Looking at his dad’s belly was enough to remind him that you really did need to keep active. Even then you probably couldn’t rely on exercise too much. You probably needed to cut out the chocolate biccies at eleven o’clock too, judging by the way the fat ginger yin’s gut was starting to stretch at the poppers on his boiler suit. Surely the old boy should just go for a bigger size and stop kidding himself, trying to hold it all together with a big belt he’d brought back from a trip to California many moons ago when he was still young and not out of touch the way he was now.

Not that Davie would attempt to tackle him, even now. He’d never admit it, but the old yin still put the fear of god in him, towering above as he seemed to, even though they were technically the same height and Davie probably had a year or twos growth left in him if he could only give up the fags.

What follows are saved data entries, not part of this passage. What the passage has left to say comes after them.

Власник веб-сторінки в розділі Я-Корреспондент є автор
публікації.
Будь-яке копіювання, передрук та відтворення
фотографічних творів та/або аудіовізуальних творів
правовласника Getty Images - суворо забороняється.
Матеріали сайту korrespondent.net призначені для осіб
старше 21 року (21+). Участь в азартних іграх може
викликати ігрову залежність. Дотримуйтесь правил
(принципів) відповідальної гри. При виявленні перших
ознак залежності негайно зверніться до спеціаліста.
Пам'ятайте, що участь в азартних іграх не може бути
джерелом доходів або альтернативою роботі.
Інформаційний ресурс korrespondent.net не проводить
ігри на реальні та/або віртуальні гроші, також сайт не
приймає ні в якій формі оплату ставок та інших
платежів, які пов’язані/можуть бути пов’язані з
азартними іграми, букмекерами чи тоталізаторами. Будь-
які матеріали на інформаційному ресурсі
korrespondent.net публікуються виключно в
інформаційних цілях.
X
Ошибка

He tried texting Andy a few times through the course of the morning but nothing doing. Huffy bastard. Alright, so they had to leave him there when those Polish boys had given chase, but there were a few of them and they looked like they meant business. They had taken it all a bit seriously if he thought about it. It had only been a bit of fun. Not like anyone meant any real harm was it? Fair enough they had kind of battered Andy, or at least knocked him out and left him to sleep it off but the guy probably did deserve some kind of revenge. He had lost his two front teeth after all. He shouldn’t think that way though. Andy was a mate and you should always stick up for your mates. Even if they were being particularly whiney you had to have their backs.

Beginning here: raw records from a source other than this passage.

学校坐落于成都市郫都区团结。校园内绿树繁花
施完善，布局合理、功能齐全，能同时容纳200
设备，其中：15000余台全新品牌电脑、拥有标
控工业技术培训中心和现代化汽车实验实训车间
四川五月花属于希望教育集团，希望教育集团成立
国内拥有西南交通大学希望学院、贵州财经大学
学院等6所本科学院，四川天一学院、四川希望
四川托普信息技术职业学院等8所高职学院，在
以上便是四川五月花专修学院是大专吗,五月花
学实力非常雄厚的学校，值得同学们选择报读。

Still no response though, even after he’d kept his mobile on all night, turned the ringer up just in case, still nothing. Maybe he’d been in such a huff with them he’d just phoned that sister of his to come and pick him up before they had plucked up the courage to go back looking for him. He might have said though. Would have saved them some time. She could pick Davie up any time she liked. Not that it was likely, she was a couple of years older and a couple of light years out of his league. What could you do though? You couldn’t write yourself off like that. You had to keep trying.

He decided he’d text Andy again one last time and leave it at that. If the huffy wee bugger didn’t want to play ball that wasn’t Davie’s problem. Some people just needed more of a sense of humour about them.